Civil war

Oh say, can you see?

Stars and stripes everywhere, of course, and white pillars, like those identifying the big white house that is impossible to approach, even to reach the stipulated distance.

Monuments, memorials. Grand Lincoln on his marble throne taking me back to grade school where I had to memorize the Gettysburg Address. The sound of the words returns to me as I stand reading the text here, and the next day at the stunning Library of Congress, the Jefferson Building, where Lincoln's neat handwriting is on display, behind glass.
Heading south, this is a good start. "Now we are engaged in a great civil war." It is a war identified by many names. Most commonly known as the civil war, the further south I get, it is called the War between the States (Fort Macon), or the war of Northern Aggression (Savannah). Here in the capital of the nation, however, the emphasis is on the triumph of having kept the states under one flag, and what a splendid capital it is. The looming neo-classical buildings, the hum of argument that must be going on inside the hotels, and the office buildings as people try to persuade one other to cooperate or resist. Still a kind of civil war. In the news I hear about a broken congress, or broken government, but outside everything is beautiful; bright sunny days, brisk autumn winds, wonderful fall colours, red and gold being the coin of the season. With my personal guide to steer me to the best places, including the brilliant café at the Museum of the American Indian, which offers such native foods as alligator and blue corn bread, I pass through Washington without having been touched much. Only security everywhere and the bollards that go up, preventing access to any kind of close up view of the White House, only those things rouse the anger I used to feel at policies that seemed a joke in this so-called land of liberty.

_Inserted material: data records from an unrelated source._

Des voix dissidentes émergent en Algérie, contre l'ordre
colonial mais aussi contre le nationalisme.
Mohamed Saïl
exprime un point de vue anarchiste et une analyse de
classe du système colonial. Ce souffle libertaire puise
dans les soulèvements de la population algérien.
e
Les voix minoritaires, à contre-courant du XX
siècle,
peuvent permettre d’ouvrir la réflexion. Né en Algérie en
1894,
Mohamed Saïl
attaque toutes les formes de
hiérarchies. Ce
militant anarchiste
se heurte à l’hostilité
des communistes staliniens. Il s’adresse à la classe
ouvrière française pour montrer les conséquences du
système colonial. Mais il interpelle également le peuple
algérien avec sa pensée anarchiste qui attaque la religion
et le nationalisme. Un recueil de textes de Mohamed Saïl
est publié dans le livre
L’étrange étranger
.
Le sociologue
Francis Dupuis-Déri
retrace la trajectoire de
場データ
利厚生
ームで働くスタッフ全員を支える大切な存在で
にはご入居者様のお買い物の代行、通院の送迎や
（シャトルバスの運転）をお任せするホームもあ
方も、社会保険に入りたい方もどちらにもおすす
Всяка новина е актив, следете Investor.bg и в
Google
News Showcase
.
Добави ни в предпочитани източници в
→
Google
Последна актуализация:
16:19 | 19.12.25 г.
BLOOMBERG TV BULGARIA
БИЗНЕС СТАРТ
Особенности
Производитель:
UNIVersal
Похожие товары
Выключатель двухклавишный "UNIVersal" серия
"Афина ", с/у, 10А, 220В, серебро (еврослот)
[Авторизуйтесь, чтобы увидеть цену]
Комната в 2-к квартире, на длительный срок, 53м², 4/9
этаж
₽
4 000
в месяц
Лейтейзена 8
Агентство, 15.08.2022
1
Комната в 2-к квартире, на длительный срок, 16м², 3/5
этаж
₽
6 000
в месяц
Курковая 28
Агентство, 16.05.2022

I left the country to protest all that transpired during the Vietnam War and the inspired design of the memorial to that war amazes me for how it evokes the darkness of that time. We walk along the path beside the black marble bearing the names of all those poor soldiers sacrificed for something abstract and absurd as the domino theory and are literally overwhelmed by its shadow, even my tall friend Jimmy.

On my last morning I try once again to glimpse the White House, and it is a perfect day to walk the length of Pennsylvania Avenue, but no luck. I am stopped a block away, and so head back to Union Station, but by a side street that takes me to Ford's Theatre and the house where Lincoln died. Relics of history everywhere, and of conflicts that have morphed into different forms. Beneath its gleaming white beauty, the bones of Washington rattle.

Confederates, faceless men, draft dodgers...old wars reconsidered

Reading a paper book, and  an ebook, both concerned with the lingering effect of old armed conflicts. Civil wars, if wars can ever be considered civil. Confederates in the Attic is the ebook, and I am reading it in preparation for my southern odyssey in November.  I finished the first few chapters on the train from Toronto back to Quebec City, between glances out the window at sumacs dripping scarlet alongside the tracks, and white birch trunks composing a warp behind the turning maples.
Tony Horwitz writes about his boyhood obsession with the the war between the states, as it was called, his experience as a hardcore reenactor of life as a confederate soldier, and the southern loyalists he met in Salisbury, North Carolina. As the Via train rolled east, after a switch at the Montreal train station, (where I picked up a felafel sandwich from my favorite Libainaise food kiosk) I learned of the commitments people make to keep memories alive. There is even a group called Children of the Confederacy. Horwitz examines the South through a lens ground to a single focus. My aim is to get a general first  impression. Instead of following the trail bloodied by combatants in the 1860's, a subject that never really compelled me, except when I was in school and I had to memorize the Gettysburg Address, I plan to make my first trip to the southern U.S. a bit of a literary pilgrimage. I want to visit Asheville and think of the wordy romanticism of Thomas Wolfe; You Can't Go Home Again waits on my ereader too.

But here, chez moi, it is a novel en français, L'ombre du vent, or The Shadow of the Wind, that absorbs me. Even though I am not yet, nor may ever be, fluent in French, I can read well enough to savour the language, the style of Zafon, the compelling voice of his narrator, who, as a child, is taken by his father to a cemetery for forgotten books. That sequence begins a story haunted both by a man with a face burned so that he has no features, and, more intrinsically, by the Spanish civil war. But a cemetery for forgotten books! How wonderful! All we authors must wish for a kind of Graveyard day (I remember the Bobby Ann Mason story), when people would come visit our neglected books

That has happened to some extent recently with my novel, Centre/Center (Talon, 1992) which, coincidentally, also concerns war, the Vietnam war in this case, and consequent migration to Canada of draft dodgers and war protestors. A few messages from readers who discovered the book (in the kind of cemetery that now exists on-line), and a book club discussion have convinced me that the divisions created by that war also still exist, here in Canada and in the United States. It was a different kind of civil, rather, uncivil war.